Creating Historical Knowledge Socially

New Approaches, Opportunities and Epistemological Implications of Undertaking Research with Citizen Scholars

October 26-28, 2017
Second Annual GHI Conference on Digital Humanities and Digital History 
International Workshop and Conference at the German Historical Institute Washington
In collaboration with the Maryland Institute for Technology in the Humanities and the Roy Rosenzweig Center for History and New Media
Conveners: Matthew Hiebert (GHI), Simone Lässig (GHI), and Trevor Muñoz (MITH)

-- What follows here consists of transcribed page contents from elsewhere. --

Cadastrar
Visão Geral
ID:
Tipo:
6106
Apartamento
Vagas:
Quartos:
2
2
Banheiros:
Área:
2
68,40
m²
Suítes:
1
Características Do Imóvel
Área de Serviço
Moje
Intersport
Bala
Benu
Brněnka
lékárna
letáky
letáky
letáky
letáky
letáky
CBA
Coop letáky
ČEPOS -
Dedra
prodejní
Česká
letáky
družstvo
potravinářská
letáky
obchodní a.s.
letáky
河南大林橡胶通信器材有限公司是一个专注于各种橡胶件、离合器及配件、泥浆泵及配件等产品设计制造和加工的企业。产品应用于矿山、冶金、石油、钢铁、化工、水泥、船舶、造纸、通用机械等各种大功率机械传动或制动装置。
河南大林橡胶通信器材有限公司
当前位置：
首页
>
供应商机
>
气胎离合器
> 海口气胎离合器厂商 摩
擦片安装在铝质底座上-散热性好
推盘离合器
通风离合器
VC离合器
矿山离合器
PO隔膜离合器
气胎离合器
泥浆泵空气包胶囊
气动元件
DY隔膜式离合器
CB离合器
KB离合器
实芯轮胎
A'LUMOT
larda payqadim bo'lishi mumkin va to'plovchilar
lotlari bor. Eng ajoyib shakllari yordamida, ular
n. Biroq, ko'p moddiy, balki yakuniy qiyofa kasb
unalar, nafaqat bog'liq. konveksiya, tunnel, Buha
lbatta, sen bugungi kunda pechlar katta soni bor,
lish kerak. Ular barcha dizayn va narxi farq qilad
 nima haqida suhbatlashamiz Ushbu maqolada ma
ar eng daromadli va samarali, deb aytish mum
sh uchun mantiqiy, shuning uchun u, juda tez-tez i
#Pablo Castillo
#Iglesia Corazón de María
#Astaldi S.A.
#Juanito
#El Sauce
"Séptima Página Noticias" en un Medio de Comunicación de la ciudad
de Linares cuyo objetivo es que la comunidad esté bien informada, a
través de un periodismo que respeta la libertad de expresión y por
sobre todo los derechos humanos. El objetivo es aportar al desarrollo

Participants: Samantha Blickhan (Adler Planetarium), Denise Burgher (University of Delaware), Jim Casey (Princeton University), Constance Crompton (University of Ottawa), Laura Coyle (National Museum of African American History and Culture), Fabian Cremer (Max Weber Foundation), Meghan Ferriter (Smithsonian Institute), Aleisa Fishman (United States Holocaust Memorial Museum), Carl-Henry Geschwind (Independent Scholar/Historian), Silke Glitsch (Göttingen State and University Library), Katharina Hering (Georgetown University), Franklin Hildy (University of Maryland), Elizabeth Hopwoop, (Loyola University Chicago), Rebecca Kahn (Humboldt Institute for Internet and Society), Joseph Koivisto (University of Maryland), Ursula Lehmkuhl (University of Trier), Patrick Manning (University of Pittsburgh), Atiba Pertilla (GHI), Mia Ridge (British Library), Andrew Taylor (University of Ottawa), Jennifer Serventi (National Endowment for the Humanities), Raymond Siemens (University of Victoria) , Heather Wolfe (Folger Shakespeare Library), Vladimir I. Zadorozhny (University of Pittsburgh)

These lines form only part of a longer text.